Analysis of chemical shifts and relaxation rates for N1 and N3 from SARS-CoV-2. a Secondary Cα chemical shifts for the disordered residues in N3. b Secondary Cα chemical shifts for the disordered residues in N123 that are observed in triple resonance assignment experiments. c Rotating frame relaxation rates measured in N123. Measurements were made at 950 MHz at 298 K using sample concentration of 150 μM. Residues from N2 are not shown

Assignment of the backbone resonances of the N-terminal domain of N (N1) within the N123 construct (Fig. 2) reveals the presence of an intrinsically disordered chain with no detectable secondary structural propensity and only very slight differences around residue 248 compared to free N3. Note that a number of resonances that were visible in N3 were not assigned in N123, most probably due to short relaxation times experienced in the vicinity of the helical motif that limits transfer of magnetization in triple resonance experiments.
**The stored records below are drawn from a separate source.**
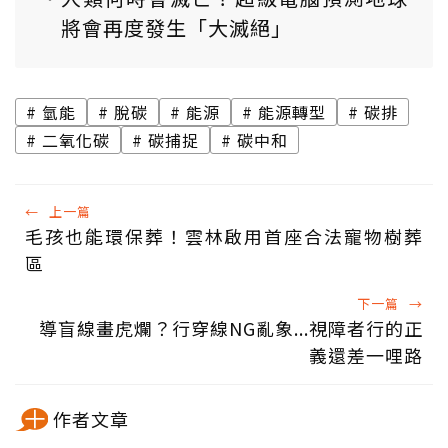
將會再度發生「大滅絕」
氫能
脫碳
能源
能源轉型
碳排
二氧化碳
碳捕捉
碳中和
←
上一篇
毛孩也能環保葬！雲林啟用首座合法寵物樹葬
區
下一篇
→
導盲線畫虎爛？行穿線NG亂象...視障者行的正
義還差一哩路
作者文章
Nevertheless putative transfer of assignment was proposed on the basis of the 15N–1H correlation spectra of N3 and N123 (starred resonances in Fig. 2). Spin relaxation measured in N123 confirms the highly dynamic nature of N1 and N3 in the context of the folded RNA binding domain N2 (Fig. 3), with relaxation rates in the expected range for a disordered domain (Adamski et al. 2019), with the exception of the helical element in N3 and three consecutive residues in N1 (R14-I15-T16) that both show elevated rates.

In conclusion, NMR backbone assignment and preliminary relaxation studies provide the basis for further NMR studies of this important drug target, providing the tools necessary for the identification of inhibitors and for detailed functional studies of this essential protein.